Untitled


August 25, 2025

Às vezes eu sofro de uma ansiedade um pouco diferente da usual. Não é uma angústia sobre o futuro, sobre alguma coisa que poderia vir a ocorrer, é uma angústia sobre o passado—mais precisamente, sobre a inexistência dele. O passado já não existe mais, na verdade o passado, por definição, nunca existe. E mesmo nosso melhor mecanismo de defesa contra essa resoluta verdade analítica mostra-se falho, pelo menos no meu caso: a minha memória dos tempos mais remotos, justamente aqueles que eu mais gostaria de preservar, tem perdido a vivacidade e os detalhes ao longo dos anos.

Quando o ócio permite, e radicalmente contra o melhor juízo, eu me engajo no vão exercício de reconstruir algumas lembranças, mas acabo encontrando mais lacunas do que eu gostaria. Ficam as sensações mais do que o conteúdo das memórias em si: a sensação de conforto solitário ao chegar em casa no fim da tarde e ver desenho enquanto meus pais encerram o último turno de trabalho, a sensação de me encasacar para aguentar o frio mesmo sem ir à rua, o carinho gentil do sol primaveril enquanto ia do colégio à Redenção para almoçar nos dias de turno dobrado.

Facilitaria ter alguma espécie de âncora material, uma coisa concreta cuja função seria preservar as lembranças e o seu significado em toda sua clareza. Um registro que eu pudesse tocar e falar "foi aqui, lembra?"

Mas os lugares em que eu cresci já não existem mais. Ou pelo menos não existem mais para mim. Há muitos anos que minha família não mora no apartamento em que passei boa parte da minha infância e da adolescência. O colégio em que eu estudei, situado no coração de um bairro tradicional de Porto Alegre, vai ser demolido para dar lugar—como tudo naquela cidade em franca decadência de verticalização impessoal—a um conglomerado de prédios genéricos de novo rico. Quando eu vou visitar meus pais, eu já não reconheço direito a cidade. Os caminhos são os mesmos mas os espaços são outros. É uma sensação mista de pertença e estranhamento, pois já não moro lá há quase 10 anos, e é óbvio que as coisas mudariam radicalmente nesse tempo—senão pelo andamento natural das coisas, então pela catástrofe climática de 2024.

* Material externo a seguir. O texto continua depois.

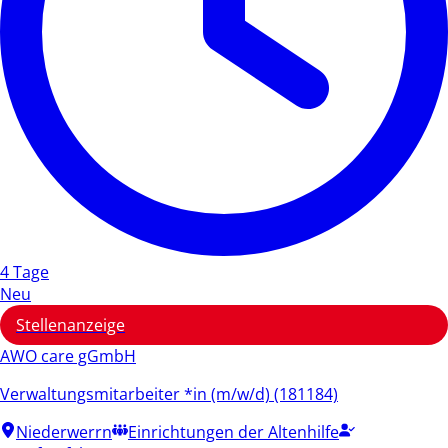
4 Tage
Neu
Stellenanzeige
AWO care gGmbH
Verwaltungsmitarbeiter *in (m/w/d) (181184)
Niederwerrn
Einrichtungen der Altenhilfe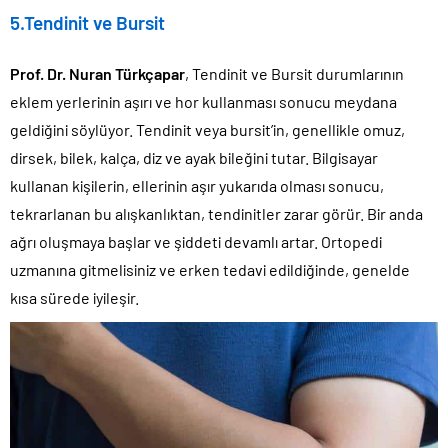
5.Tendinit ve Bursit
Prof. Dr. Nuran Türkçapar
, Tendinit ve Bursit durumlarının
eklem yerlerinin aşırı ve hor kullanması sonucu meydana
geldiğini söylüyor. Tendinit veya bursit’in, genellikle omuz,
dirsek, bilek, kalça, diz ve ayak bileğini tutar. Bilgisayar
kullanan kişilerin, ellerinin aşır yukarıda olması sonucu,
tekrarlanan bu alışkanlıktan, tendinitler zarar görür. Bir anda
ağrı oluşmaya başlar ve şiddeti devamlı artar. Ortopedi
uzmanına gitmelisiniz ve erken tedavi edildiğinde, genelde
kısa sürede iyileşir.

Então o que fica? O que fica desse tempo distante?
Colégio Americano (um pouco antes do meu tempo), em breve mais um não-lugar
Eu tenho encontrado conforto no fato de que eu, do modo como sou hoje, sou o legado desse tempo que já não existe mais. Trata-se de um legado imperfeito, mas o melhor possível justamente porque é o único possível. E então me ocorre que, assim como as coisas daquela época se foram e sobrou a pessoa, não tanto para contar a história, mas para ser a história, as coisas de agora vão ir também e alguém, se tudo der certo, fica como o próprio registro da passagem do tempo.